Work to complete: Entries below include pictures. Output exactly the lines from the one with "استحکام و پایداری بالا" down to the one with "Забыли свой пароль?", both ends included, and leave the pictures out.

BEGIN The data

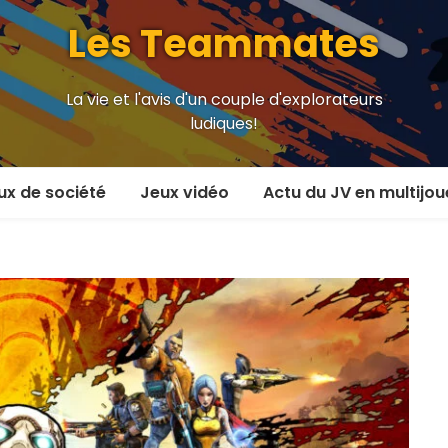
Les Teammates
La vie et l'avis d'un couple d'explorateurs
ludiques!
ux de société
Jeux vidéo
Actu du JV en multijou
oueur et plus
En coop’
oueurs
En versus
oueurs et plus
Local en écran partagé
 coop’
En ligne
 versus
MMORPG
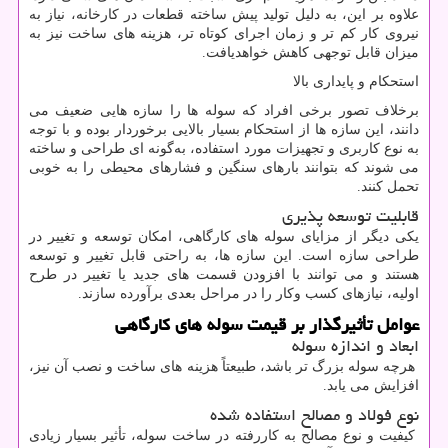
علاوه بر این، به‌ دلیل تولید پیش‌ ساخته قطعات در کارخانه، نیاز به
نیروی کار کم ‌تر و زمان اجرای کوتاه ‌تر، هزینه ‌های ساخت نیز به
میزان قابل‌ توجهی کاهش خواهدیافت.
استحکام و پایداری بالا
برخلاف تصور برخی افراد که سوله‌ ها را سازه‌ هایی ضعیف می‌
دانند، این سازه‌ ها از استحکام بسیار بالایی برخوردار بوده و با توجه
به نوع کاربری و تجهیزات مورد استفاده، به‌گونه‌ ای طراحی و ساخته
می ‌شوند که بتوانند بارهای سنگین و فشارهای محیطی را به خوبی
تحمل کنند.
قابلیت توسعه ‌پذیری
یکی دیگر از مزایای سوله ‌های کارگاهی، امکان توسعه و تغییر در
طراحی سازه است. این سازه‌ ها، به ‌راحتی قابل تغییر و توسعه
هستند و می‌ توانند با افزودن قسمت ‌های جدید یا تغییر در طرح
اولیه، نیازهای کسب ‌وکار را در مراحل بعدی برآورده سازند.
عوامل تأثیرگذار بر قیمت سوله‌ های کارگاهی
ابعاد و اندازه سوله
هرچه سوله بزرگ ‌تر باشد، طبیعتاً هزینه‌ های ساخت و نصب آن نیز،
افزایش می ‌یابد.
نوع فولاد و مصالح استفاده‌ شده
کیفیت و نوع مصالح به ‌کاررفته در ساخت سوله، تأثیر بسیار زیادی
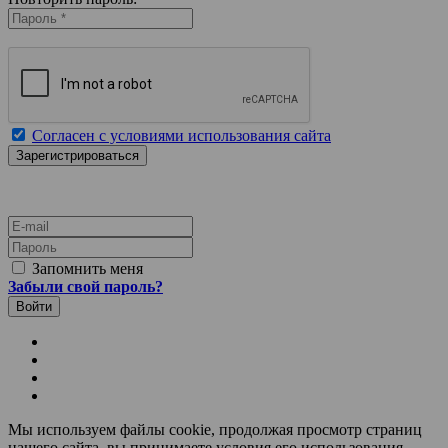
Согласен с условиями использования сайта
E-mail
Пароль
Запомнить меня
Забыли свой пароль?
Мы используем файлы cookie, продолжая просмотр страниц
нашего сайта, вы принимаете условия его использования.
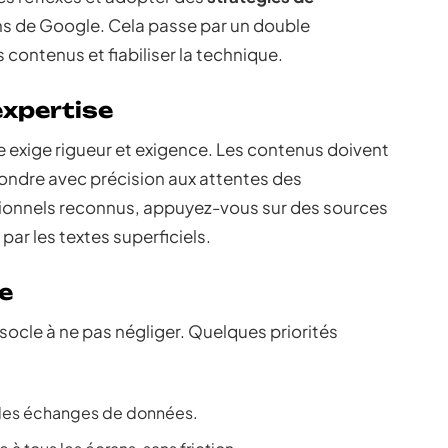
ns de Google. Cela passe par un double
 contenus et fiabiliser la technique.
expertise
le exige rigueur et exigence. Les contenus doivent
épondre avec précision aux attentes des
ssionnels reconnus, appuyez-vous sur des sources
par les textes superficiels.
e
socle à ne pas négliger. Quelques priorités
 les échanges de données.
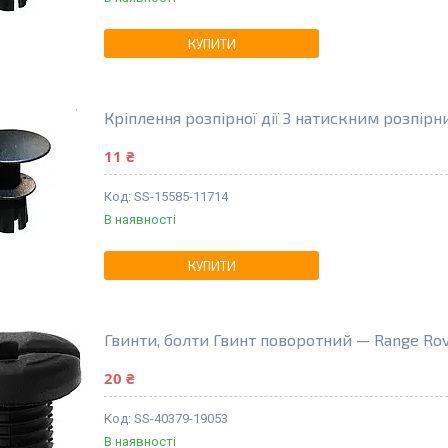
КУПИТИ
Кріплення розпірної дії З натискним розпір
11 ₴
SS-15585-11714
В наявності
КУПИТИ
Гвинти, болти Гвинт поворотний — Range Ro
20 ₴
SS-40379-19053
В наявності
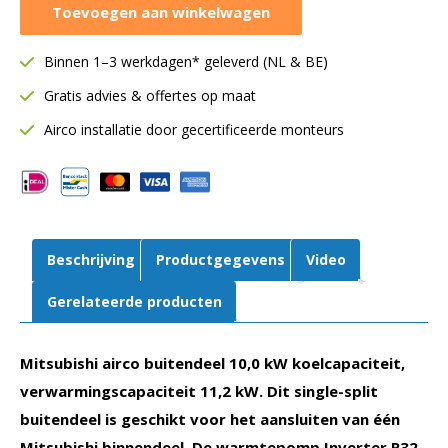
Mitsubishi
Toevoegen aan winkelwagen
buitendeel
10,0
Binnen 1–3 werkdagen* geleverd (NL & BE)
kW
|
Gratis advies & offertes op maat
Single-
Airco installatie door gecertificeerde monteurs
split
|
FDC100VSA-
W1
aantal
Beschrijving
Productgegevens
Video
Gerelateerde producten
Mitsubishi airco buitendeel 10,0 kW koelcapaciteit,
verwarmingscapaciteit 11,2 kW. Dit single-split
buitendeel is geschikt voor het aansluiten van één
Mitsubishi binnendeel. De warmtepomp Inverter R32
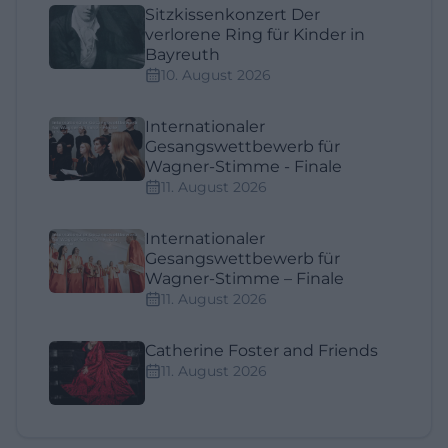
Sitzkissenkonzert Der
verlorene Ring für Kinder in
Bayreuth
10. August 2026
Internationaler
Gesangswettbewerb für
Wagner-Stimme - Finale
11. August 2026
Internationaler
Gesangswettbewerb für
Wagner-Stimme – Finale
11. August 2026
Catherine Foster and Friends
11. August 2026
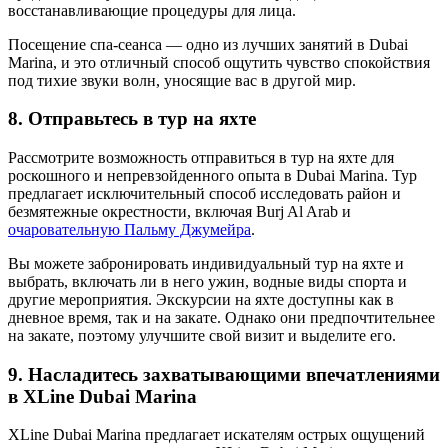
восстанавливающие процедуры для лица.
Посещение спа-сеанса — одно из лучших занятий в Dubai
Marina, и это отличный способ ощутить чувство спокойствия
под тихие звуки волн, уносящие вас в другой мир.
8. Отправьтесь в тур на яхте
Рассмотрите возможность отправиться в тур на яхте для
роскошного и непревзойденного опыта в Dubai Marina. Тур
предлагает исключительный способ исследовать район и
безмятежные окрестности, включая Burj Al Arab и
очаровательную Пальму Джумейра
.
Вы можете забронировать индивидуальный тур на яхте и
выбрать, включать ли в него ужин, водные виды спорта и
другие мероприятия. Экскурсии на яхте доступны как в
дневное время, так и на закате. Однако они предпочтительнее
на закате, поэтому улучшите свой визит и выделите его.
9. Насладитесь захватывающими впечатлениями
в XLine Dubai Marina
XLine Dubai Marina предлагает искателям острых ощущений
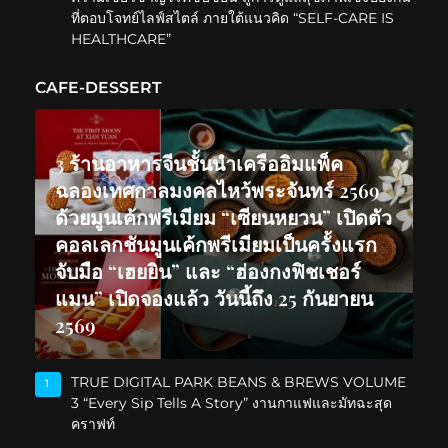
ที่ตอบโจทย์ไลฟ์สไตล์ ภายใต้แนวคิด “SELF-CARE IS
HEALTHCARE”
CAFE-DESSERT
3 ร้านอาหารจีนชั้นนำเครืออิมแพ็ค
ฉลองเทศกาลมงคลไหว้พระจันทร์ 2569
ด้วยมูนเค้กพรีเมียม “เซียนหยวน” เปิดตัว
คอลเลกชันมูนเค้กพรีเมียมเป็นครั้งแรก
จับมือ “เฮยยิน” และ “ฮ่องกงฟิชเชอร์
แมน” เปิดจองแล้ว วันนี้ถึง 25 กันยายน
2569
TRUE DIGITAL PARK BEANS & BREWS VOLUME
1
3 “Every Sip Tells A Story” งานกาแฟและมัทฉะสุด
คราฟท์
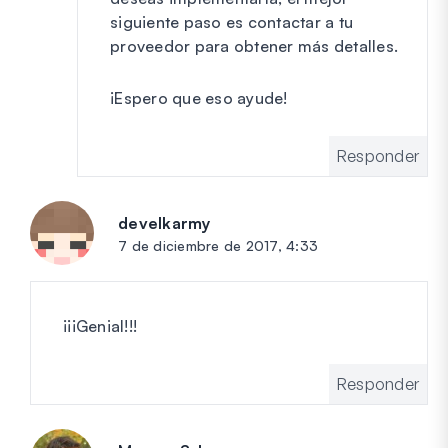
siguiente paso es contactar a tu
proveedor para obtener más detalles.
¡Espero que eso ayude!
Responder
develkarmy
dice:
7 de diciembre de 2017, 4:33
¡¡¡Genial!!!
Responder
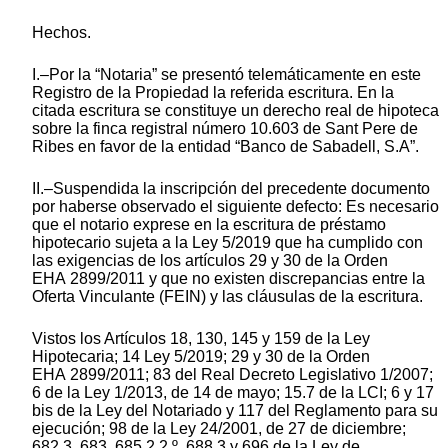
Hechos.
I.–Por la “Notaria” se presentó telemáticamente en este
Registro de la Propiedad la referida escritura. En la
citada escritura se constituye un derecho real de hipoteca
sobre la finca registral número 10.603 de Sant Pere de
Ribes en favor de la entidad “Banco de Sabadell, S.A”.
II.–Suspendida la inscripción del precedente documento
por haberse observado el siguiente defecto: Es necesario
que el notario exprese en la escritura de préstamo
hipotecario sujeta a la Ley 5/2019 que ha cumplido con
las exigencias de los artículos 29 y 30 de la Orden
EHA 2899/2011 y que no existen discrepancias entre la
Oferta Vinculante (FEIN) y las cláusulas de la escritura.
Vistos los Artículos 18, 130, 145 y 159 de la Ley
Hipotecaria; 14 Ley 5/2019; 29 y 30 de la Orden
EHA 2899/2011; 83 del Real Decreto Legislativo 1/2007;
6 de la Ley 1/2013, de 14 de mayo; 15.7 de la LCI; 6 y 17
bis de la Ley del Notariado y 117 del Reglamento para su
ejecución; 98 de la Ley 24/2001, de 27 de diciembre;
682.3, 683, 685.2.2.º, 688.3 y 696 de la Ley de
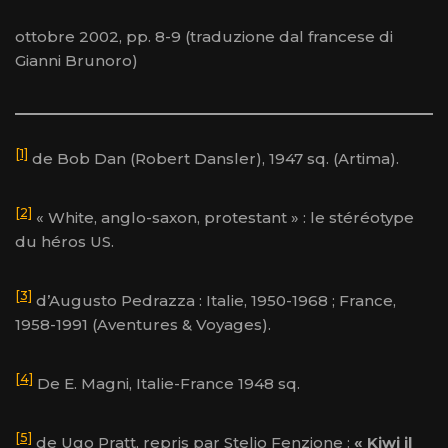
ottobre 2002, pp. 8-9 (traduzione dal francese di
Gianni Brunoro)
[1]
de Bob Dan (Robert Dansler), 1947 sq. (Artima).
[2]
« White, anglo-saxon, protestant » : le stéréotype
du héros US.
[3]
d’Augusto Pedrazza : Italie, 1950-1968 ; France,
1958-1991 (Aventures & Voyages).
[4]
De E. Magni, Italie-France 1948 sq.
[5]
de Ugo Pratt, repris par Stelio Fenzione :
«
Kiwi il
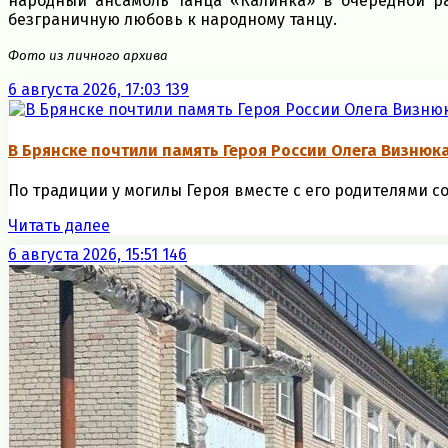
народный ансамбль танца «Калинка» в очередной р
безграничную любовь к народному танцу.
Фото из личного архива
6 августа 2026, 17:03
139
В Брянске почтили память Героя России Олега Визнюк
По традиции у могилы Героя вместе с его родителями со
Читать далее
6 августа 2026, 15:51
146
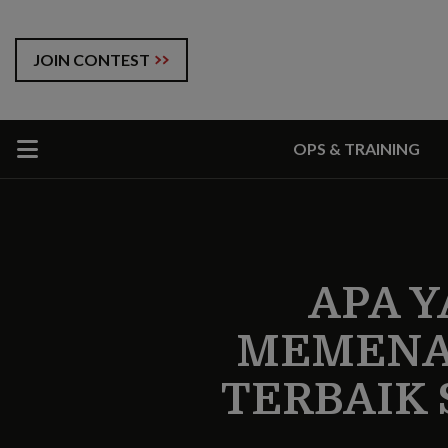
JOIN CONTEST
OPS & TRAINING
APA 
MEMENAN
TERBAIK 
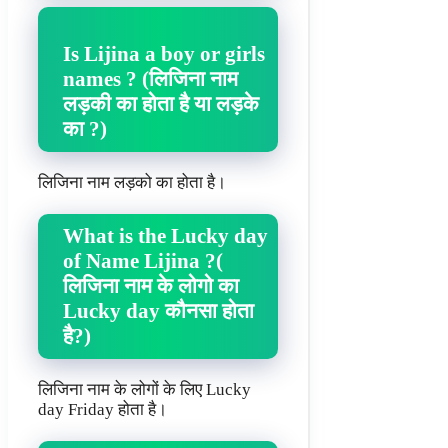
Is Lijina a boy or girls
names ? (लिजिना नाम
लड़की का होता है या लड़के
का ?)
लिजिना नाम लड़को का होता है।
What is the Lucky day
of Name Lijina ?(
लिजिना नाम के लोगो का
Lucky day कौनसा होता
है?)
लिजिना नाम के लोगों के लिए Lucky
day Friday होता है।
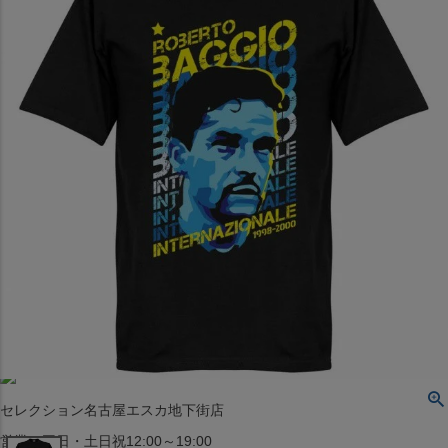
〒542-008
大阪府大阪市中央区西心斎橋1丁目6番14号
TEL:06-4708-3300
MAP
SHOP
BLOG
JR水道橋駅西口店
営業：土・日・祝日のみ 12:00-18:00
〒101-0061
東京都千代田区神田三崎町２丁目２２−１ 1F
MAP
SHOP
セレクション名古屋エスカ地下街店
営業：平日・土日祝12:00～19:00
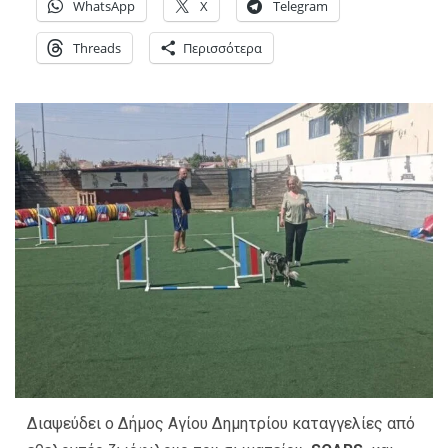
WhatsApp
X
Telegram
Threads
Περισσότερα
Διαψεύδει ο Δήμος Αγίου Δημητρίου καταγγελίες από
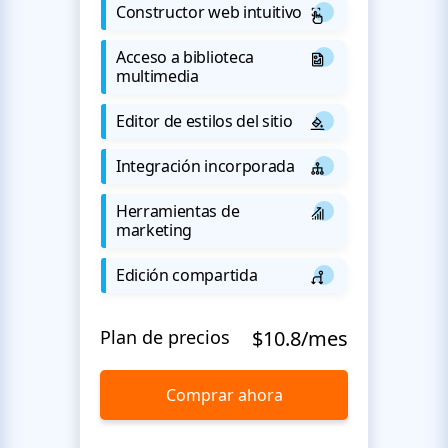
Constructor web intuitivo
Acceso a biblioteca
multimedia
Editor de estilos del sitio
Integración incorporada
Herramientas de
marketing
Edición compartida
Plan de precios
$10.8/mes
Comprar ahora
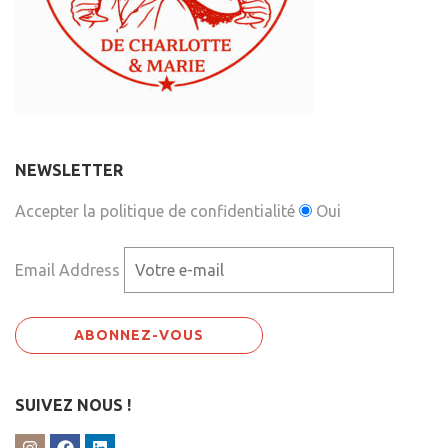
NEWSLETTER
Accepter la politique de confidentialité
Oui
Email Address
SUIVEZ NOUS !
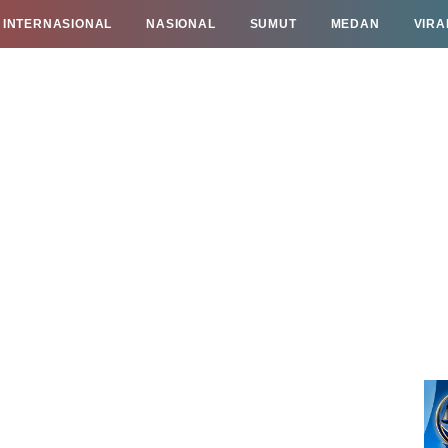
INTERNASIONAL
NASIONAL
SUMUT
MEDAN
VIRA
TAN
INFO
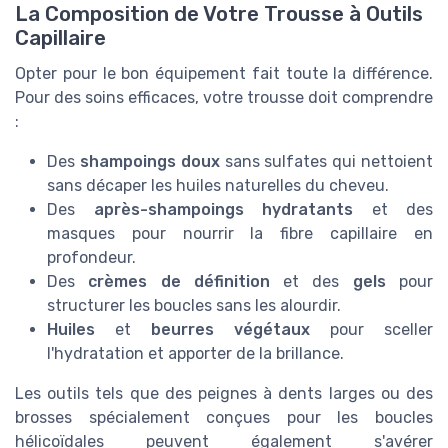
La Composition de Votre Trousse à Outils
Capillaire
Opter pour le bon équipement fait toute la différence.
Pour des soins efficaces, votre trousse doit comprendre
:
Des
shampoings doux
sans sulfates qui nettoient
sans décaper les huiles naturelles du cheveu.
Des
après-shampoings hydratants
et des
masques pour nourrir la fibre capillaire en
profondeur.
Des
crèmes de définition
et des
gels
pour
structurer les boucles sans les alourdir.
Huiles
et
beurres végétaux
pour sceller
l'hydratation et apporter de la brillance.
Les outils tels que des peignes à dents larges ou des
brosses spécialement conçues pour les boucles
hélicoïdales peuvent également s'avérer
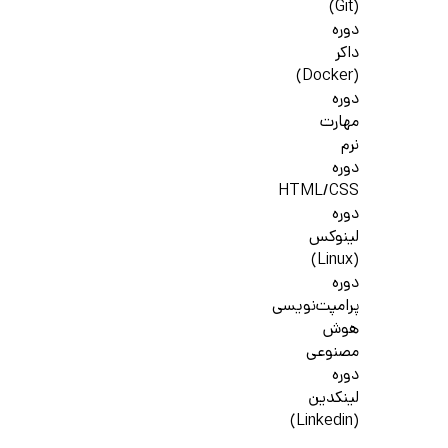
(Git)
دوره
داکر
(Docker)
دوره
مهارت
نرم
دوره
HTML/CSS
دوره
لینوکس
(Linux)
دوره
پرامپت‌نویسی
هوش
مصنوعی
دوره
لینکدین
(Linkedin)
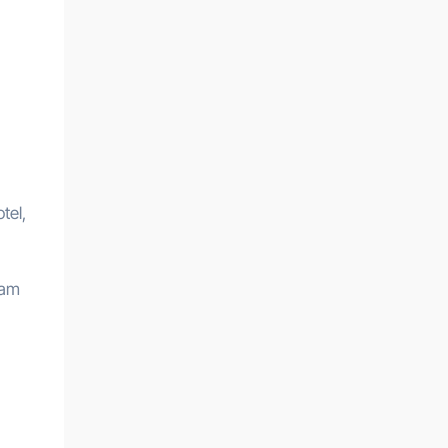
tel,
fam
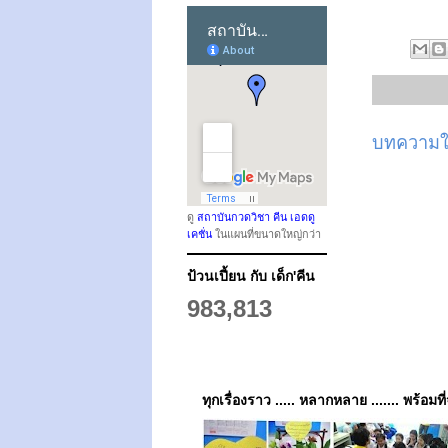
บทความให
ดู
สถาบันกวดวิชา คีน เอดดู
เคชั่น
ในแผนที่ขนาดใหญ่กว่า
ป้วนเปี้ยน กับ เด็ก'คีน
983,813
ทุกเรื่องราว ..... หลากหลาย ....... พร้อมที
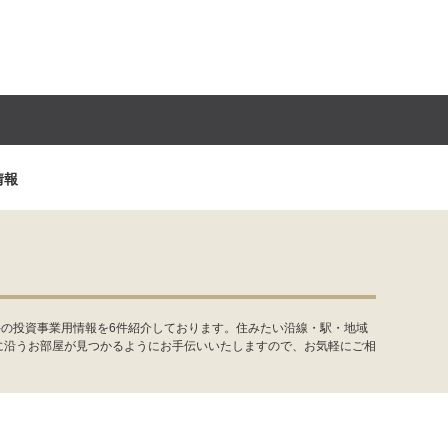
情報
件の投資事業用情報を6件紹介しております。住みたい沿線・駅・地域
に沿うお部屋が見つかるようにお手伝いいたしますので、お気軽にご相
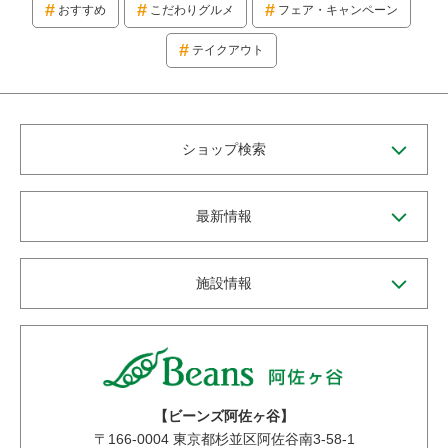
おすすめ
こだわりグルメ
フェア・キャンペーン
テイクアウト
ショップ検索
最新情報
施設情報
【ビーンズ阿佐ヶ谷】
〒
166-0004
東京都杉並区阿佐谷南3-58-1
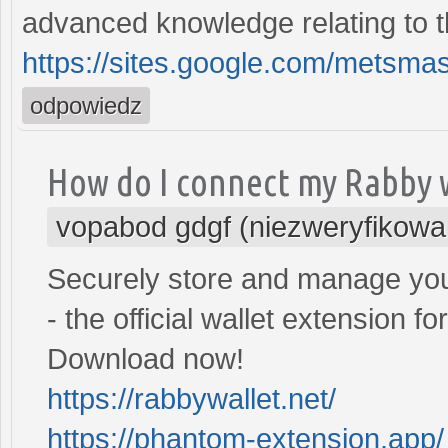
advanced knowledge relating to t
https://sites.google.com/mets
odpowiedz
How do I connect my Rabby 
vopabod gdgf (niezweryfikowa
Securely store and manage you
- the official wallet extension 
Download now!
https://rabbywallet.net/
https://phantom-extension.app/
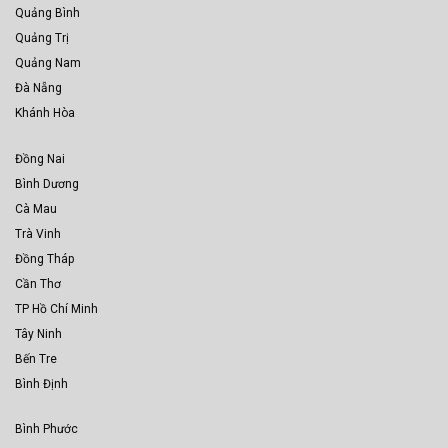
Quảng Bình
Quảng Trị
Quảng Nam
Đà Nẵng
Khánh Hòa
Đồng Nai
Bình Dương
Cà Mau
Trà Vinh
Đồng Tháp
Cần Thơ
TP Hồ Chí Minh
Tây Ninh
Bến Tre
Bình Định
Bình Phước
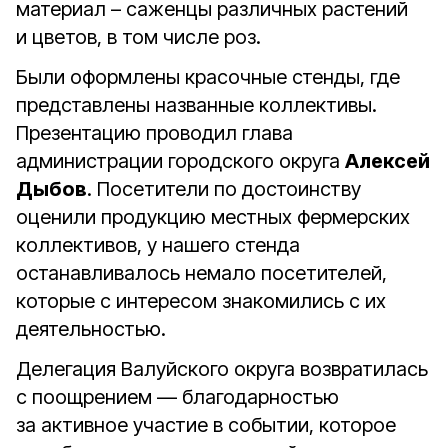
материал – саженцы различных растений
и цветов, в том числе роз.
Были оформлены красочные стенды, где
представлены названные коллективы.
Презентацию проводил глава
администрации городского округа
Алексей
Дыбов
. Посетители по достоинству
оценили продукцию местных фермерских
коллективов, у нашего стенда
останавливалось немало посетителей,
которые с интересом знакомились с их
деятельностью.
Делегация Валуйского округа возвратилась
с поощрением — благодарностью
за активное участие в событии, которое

END The data

Result for this exercise:
استحکام و پایداری بالا
برخلاف تصور برخی افراد که سوله‌ ها را سازه‌ هایی ضعیف می‌
دانند، این سازه‌ ها از استحکام بسیار بالایی برخوردار بوده و با توجه
به نوع کاربری و تجهیزات مورد استفاده، به‌گونه‌ ای طراحی و ساخته
می ‌شوند که بتوانند بارهای سنگین و فشارهای محیطی را به خوبی
تحمل کنند.
قابلیت توسعه ‌پذیری
یکی دیگر از مزایای سوله ‌های کارگاهی، امکان توسعه و تغییر در
طراحی سازه است. این سازه‌ ها، به ‌راحتی قابل تغییر و توسعه
هستند و می‌ توانند با افزودن قسمت ‌های جدید یا تغییر در طرح
اولیه، نیازهای کسب ‌وکار را در مراحل بعدی برآورده سازند.
عوامل تأثیرگذار بر قیمت سوله‌ های کارگاهی
ابعاد و اندازه سوله
هرچه سوله بزرگ ‌تر باشد، طبیعتاً هزینه‌ های ساخت و نصب آن نیز،
افزایش می ‌یابد.
نوع فولاد و مصالح استفاده‌ شده
کیفیت و نوع مصالح به ‌کاررفته در ساخت سوله، تأثیر بسیار زیادی
Согласен с условиями использования сайта
E-mail
Пароль
Запомнить меня
Забыли свой пароль?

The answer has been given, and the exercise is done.